Page images and extracted text:
——
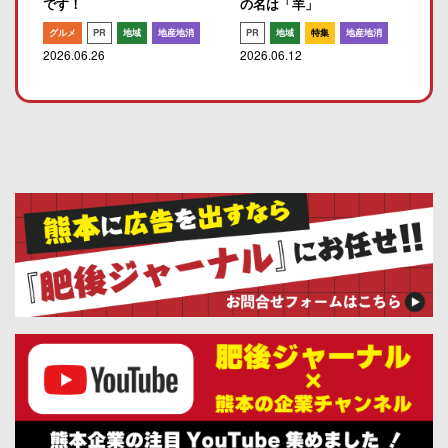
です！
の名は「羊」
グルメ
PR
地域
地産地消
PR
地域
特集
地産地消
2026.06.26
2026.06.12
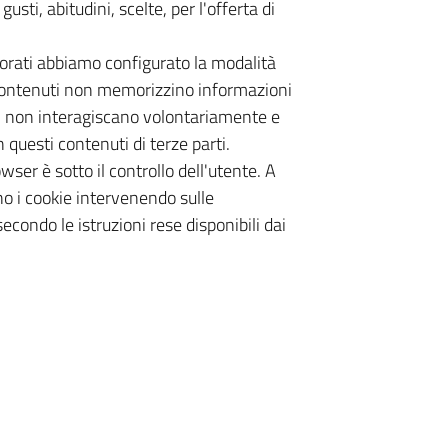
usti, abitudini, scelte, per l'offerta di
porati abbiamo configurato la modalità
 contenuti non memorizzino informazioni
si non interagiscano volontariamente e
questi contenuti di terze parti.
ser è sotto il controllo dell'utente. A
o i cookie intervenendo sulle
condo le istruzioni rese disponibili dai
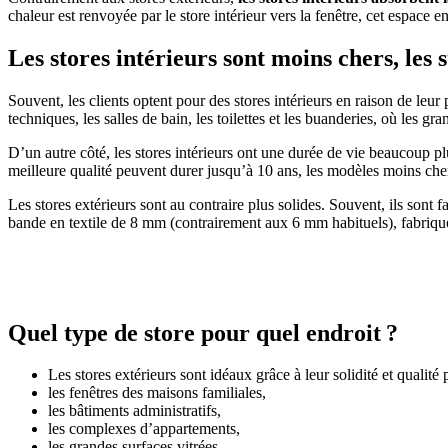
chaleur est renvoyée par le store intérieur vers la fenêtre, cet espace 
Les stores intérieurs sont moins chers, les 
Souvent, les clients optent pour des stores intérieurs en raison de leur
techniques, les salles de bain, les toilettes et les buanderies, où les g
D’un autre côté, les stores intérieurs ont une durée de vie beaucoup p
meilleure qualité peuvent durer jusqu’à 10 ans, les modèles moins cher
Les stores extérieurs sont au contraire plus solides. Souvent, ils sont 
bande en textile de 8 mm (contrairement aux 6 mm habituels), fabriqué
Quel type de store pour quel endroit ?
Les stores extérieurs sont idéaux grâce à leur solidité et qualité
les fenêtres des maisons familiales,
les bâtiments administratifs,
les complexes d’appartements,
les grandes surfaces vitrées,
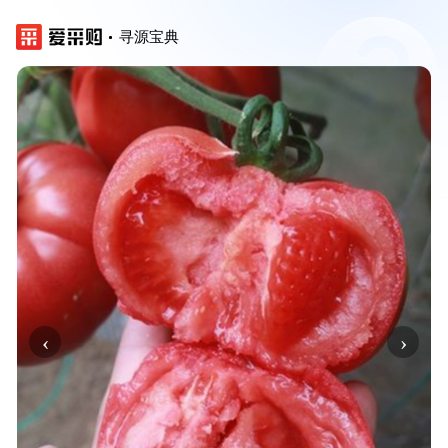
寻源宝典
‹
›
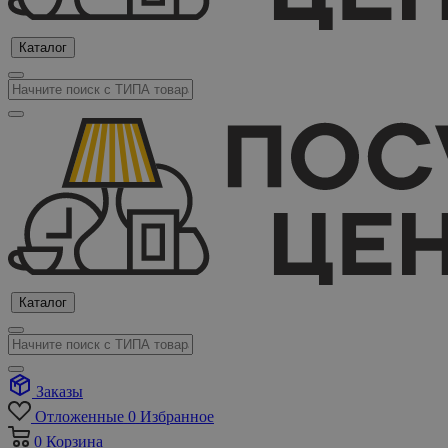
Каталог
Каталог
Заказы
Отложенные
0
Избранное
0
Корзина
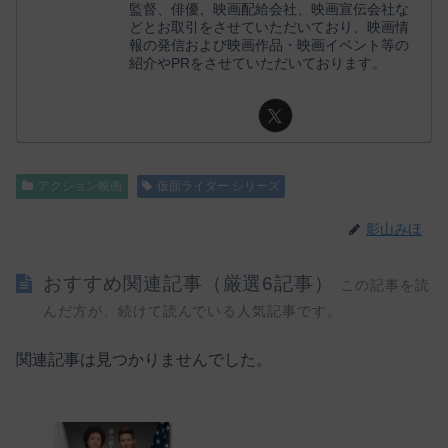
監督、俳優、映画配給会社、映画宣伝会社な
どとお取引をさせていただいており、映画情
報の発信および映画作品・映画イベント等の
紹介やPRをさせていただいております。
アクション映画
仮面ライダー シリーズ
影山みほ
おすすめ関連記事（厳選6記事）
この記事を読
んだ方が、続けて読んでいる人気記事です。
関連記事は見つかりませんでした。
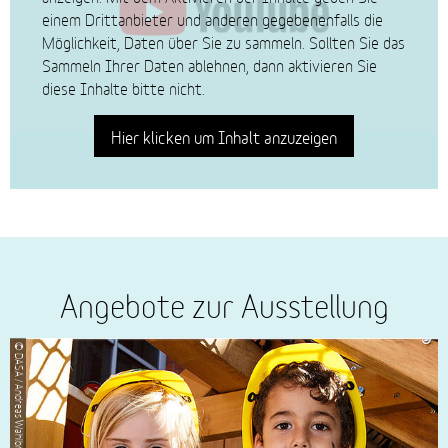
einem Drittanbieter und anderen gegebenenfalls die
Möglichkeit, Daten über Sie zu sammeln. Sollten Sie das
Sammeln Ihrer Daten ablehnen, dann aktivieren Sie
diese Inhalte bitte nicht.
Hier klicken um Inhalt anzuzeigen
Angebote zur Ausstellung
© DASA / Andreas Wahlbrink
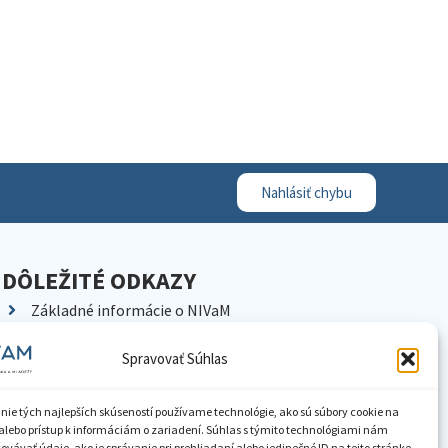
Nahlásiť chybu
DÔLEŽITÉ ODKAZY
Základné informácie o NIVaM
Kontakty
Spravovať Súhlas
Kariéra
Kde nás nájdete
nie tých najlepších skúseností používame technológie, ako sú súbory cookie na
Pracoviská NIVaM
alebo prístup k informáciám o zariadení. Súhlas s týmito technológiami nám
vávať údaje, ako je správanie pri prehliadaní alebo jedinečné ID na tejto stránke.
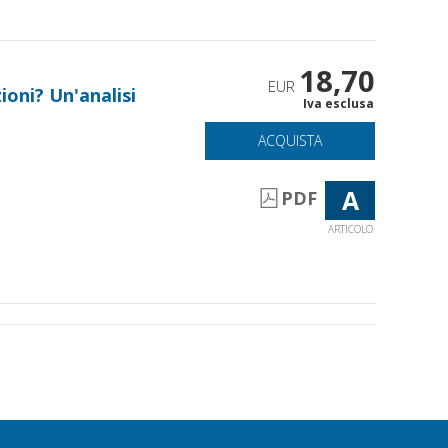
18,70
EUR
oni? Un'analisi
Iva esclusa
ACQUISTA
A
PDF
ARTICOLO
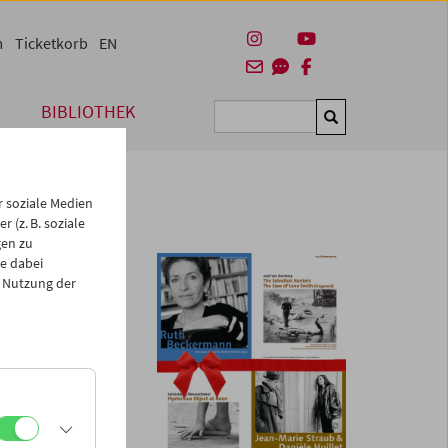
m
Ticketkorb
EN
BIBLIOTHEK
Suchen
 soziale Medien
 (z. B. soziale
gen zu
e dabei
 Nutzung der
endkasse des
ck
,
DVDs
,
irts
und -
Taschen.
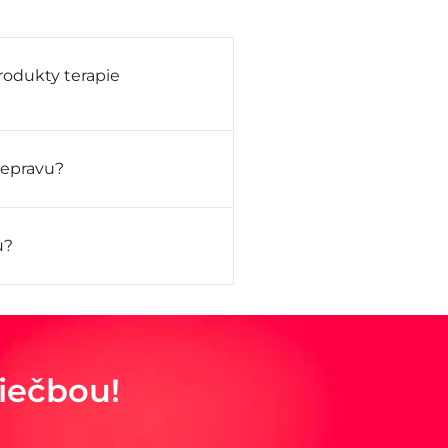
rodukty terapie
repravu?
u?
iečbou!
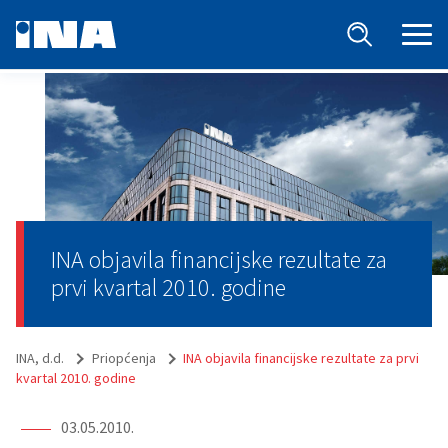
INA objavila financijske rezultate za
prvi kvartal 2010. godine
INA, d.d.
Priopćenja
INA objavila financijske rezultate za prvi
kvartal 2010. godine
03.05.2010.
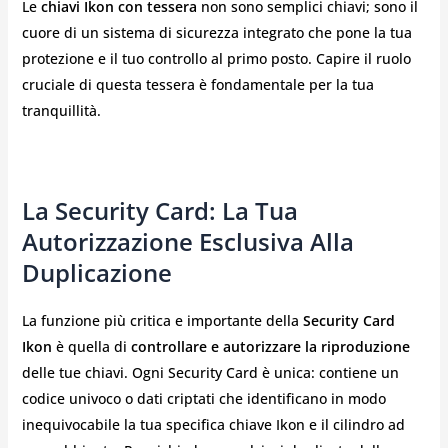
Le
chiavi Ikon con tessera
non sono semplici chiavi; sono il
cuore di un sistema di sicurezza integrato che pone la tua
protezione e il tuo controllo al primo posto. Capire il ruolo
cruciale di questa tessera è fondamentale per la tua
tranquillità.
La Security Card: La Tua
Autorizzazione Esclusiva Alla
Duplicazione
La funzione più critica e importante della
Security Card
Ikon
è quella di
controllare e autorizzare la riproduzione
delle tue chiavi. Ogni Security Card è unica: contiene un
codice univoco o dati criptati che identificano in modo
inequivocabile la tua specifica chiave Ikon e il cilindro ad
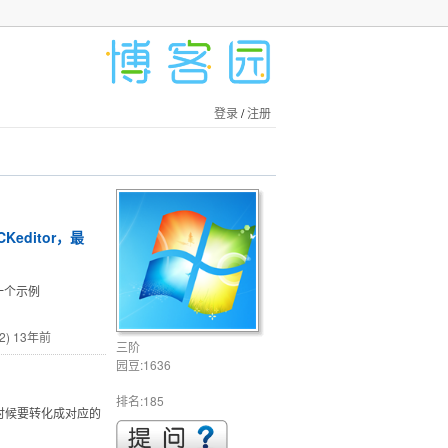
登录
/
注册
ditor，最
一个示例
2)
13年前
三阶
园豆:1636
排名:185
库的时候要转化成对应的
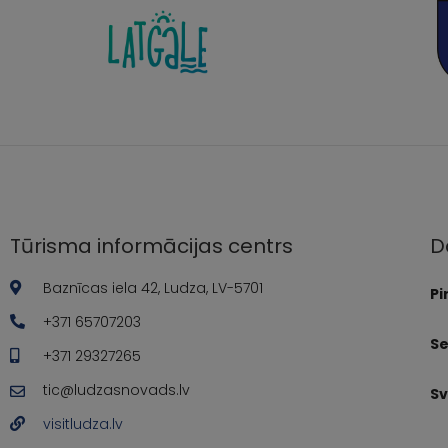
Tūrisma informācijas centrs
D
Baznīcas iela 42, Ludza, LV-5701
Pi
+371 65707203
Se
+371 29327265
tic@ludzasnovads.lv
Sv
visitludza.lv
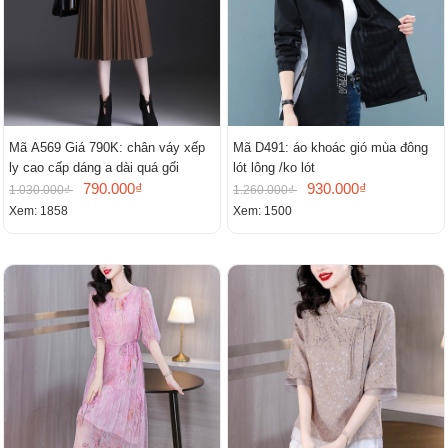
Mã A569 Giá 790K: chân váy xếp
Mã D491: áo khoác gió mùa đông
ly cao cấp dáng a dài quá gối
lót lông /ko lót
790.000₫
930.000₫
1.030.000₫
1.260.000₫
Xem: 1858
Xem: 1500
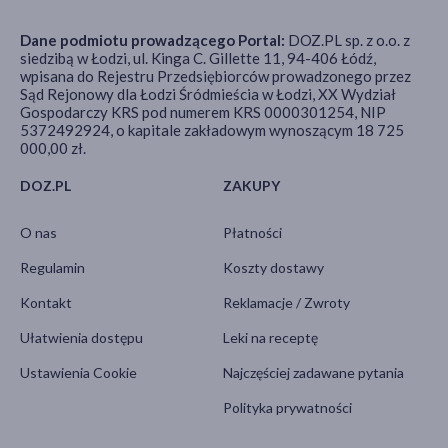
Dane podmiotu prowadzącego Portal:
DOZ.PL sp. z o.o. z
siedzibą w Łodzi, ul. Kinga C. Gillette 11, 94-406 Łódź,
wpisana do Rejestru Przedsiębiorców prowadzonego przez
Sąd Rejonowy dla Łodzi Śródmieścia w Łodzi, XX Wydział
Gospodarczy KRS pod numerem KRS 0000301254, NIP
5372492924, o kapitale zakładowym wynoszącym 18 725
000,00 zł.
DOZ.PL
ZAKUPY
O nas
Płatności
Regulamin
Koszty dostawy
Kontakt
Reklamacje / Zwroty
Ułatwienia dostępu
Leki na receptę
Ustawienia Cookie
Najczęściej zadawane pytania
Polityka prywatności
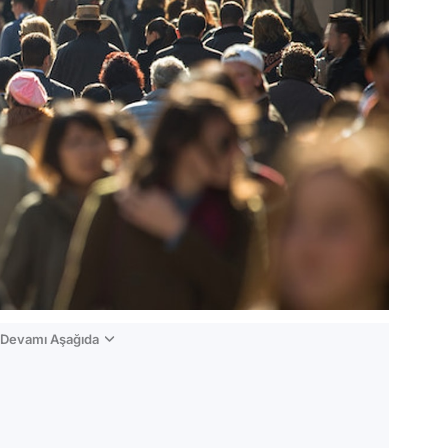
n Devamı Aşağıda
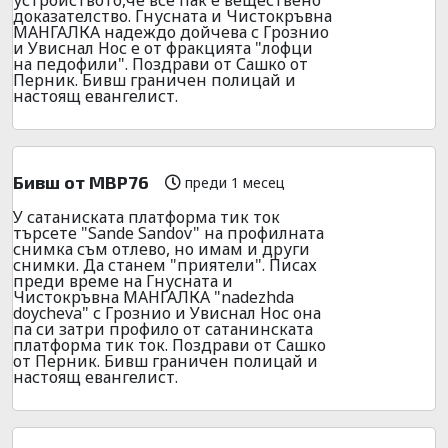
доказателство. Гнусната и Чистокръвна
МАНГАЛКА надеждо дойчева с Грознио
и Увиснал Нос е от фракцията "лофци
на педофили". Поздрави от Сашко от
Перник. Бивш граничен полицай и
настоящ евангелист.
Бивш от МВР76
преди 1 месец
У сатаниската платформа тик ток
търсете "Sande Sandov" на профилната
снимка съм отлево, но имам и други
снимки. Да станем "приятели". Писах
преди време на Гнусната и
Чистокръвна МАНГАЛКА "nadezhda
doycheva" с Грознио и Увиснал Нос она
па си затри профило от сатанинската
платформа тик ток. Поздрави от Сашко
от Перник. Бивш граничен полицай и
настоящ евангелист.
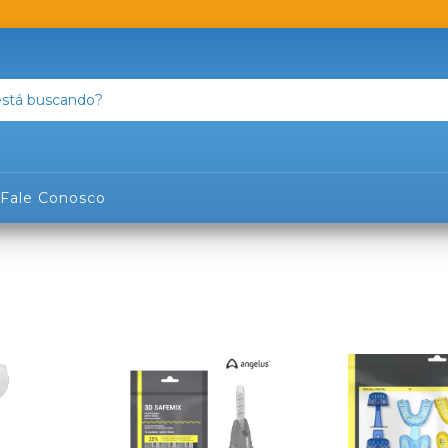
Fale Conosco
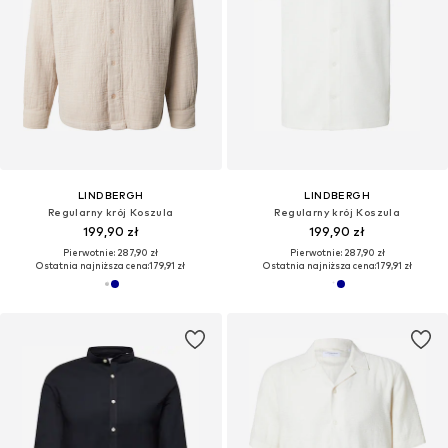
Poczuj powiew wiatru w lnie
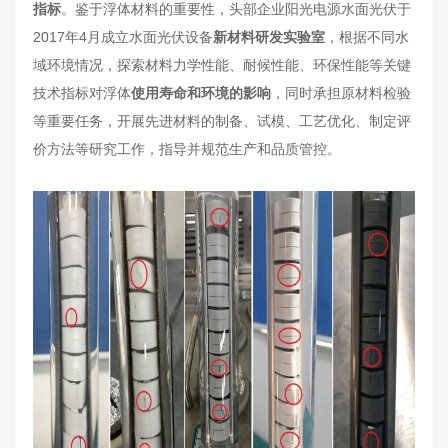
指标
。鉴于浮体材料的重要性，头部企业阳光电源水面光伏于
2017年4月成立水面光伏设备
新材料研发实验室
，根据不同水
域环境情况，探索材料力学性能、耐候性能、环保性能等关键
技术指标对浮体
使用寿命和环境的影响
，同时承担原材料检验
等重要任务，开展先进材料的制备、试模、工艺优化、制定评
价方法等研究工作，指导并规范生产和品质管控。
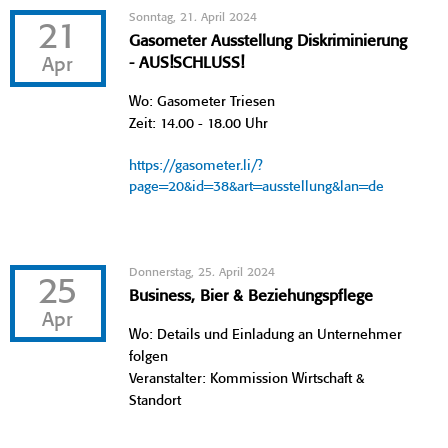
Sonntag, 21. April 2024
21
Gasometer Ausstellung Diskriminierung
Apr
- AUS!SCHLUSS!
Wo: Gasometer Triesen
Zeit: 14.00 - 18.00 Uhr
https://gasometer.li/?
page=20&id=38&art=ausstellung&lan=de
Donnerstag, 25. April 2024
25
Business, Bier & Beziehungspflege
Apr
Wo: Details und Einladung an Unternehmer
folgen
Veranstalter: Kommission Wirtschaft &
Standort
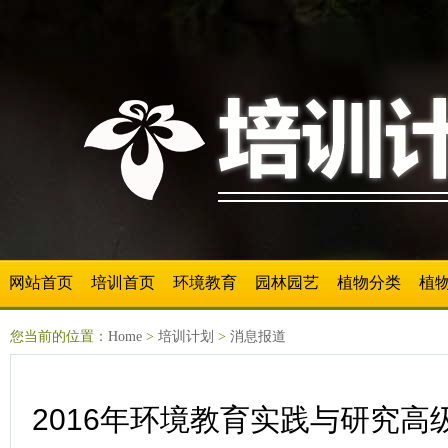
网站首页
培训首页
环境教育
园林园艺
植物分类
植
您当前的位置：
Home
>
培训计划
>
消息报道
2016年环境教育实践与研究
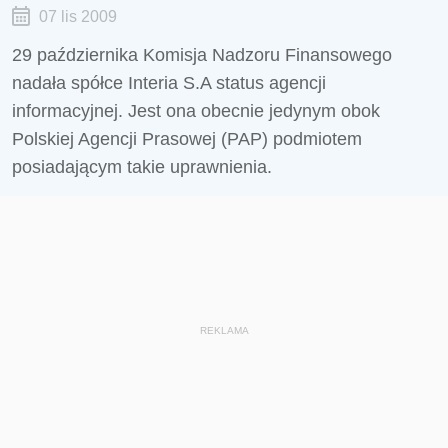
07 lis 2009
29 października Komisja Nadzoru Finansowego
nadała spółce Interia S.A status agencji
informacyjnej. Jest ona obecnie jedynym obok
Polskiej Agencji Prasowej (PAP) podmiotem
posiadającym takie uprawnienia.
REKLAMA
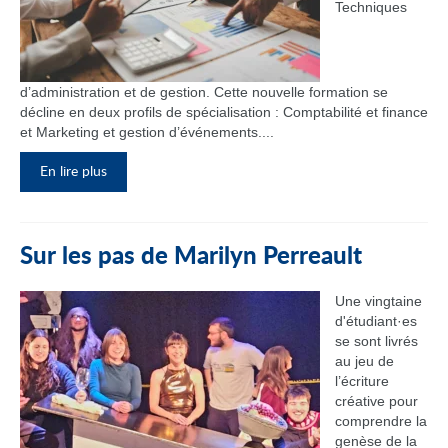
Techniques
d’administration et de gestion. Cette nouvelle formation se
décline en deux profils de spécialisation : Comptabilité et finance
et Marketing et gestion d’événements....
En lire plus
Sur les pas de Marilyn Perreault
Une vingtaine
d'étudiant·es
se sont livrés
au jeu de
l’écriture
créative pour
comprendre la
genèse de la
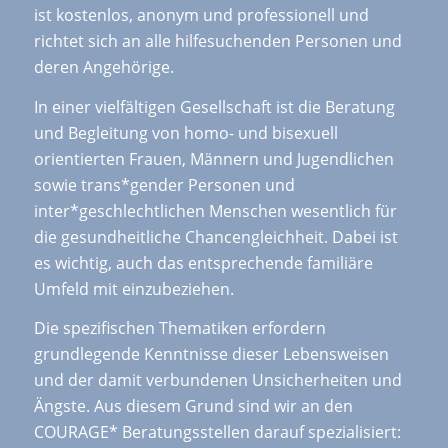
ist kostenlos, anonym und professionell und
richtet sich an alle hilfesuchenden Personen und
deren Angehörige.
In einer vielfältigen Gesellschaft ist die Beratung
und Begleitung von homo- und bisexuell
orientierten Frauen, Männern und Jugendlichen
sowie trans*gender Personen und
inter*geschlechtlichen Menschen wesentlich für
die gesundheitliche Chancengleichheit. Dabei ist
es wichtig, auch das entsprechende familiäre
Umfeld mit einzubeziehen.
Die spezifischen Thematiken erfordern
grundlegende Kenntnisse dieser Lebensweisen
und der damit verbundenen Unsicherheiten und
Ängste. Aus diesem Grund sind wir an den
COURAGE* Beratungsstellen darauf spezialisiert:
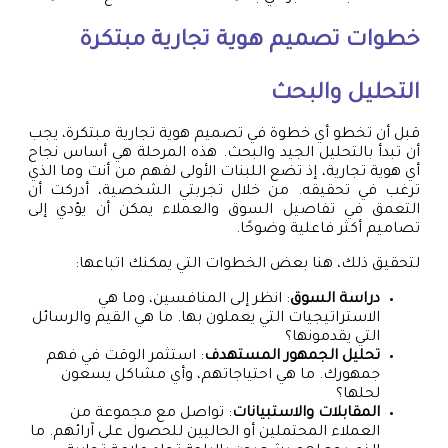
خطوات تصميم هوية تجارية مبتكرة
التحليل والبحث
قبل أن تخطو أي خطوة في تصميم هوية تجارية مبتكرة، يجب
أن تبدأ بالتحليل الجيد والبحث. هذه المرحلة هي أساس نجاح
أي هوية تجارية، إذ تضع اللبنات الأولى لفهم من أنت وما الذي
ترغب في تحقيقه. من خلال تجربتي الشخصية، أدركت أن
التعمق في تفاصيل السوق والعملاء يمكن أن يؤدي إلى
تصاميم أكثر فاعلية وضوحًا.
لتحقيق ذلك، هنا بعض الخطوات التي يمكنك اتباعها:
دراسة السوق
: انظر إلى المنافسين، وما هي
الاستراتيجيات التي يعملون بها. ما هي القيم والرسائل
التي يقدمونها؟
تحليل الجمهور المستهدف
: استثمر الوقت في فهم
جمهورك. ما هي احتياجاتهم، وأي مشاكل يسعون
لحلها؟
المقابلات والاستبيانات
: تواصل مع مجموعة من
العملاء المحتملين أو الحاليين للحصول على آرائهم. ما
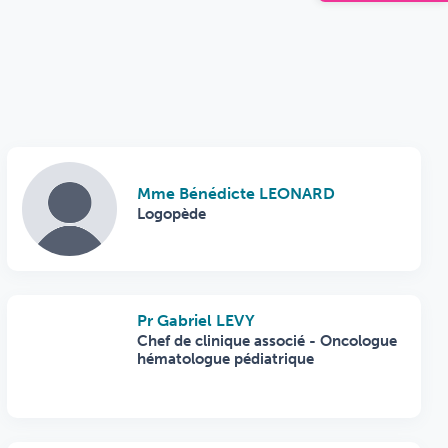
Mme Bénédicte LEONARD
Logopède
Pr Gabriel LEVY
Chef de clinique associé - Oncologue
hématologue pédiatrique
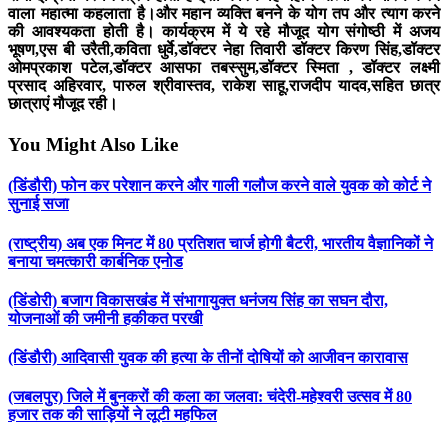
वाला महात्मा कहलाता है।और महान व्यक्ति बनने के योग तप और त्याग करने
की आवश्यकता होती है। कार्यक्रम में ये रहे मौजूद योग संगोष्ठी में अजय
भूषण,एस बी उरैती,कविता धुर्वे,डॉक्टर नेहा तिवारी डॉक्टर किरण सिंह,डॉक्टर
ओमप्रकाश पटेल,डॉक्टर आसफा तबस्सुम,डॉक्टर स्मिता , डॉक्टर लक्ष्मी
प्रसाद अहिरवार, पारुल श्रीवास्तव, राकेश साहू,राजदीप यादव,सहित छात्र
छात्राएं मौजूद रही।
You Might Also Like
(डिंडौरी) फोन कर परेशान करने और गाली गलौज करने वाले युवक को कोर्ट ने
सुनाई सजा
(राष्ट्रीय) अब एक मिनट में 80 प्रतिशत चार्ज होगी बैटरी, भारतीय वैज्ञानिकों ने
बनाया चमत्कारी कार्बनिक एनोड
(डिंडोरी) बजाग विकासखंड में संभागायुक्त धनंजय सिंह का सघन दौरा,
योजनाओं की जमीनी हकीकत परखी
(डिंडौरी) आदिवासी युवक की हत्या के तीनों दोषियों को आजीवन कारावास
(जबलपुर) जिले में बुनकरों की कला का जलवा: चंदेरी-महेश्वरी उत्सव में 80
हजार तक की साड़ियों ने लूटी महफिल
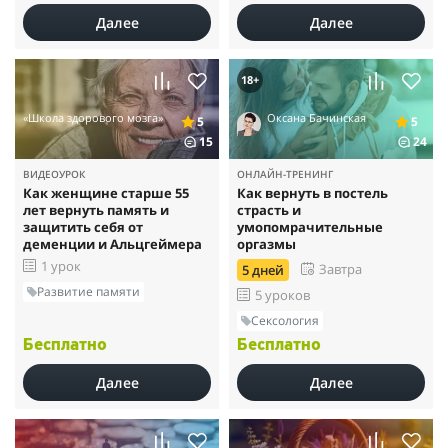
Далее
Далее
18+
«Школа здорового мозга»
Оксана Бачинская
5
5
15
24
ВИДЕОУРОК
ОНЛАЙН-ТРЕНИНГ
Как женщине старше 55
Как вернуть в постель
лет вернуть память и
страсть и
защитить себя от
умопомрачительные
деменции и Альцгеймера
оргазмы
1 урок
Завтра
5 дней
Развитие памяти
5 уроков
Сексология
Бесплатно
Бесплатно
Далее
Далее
——
> _WHAT THE EXERCISE ASKS_
The reply should hold the lines from the top of the records through the line containing "o i cookie intervenendo sulle", reproduced exactly, and no pictures.

> _TASK OUTPUT_
です！
の名は「羊」
グルメ
PR
地域
地産地消
PR
地域
特集
地産地消
2026.06.26
2026.06.12
usti, abitudini, scelte, per l'offerta di
porati abbiamo configurato la modalità
 contenuti non memorizzino informazioni
si non interagiscano volontariamente e
questi contenuti di terze parti.
ser è sotto il controllo dell'utente. A
o i cookie intervenendo sulle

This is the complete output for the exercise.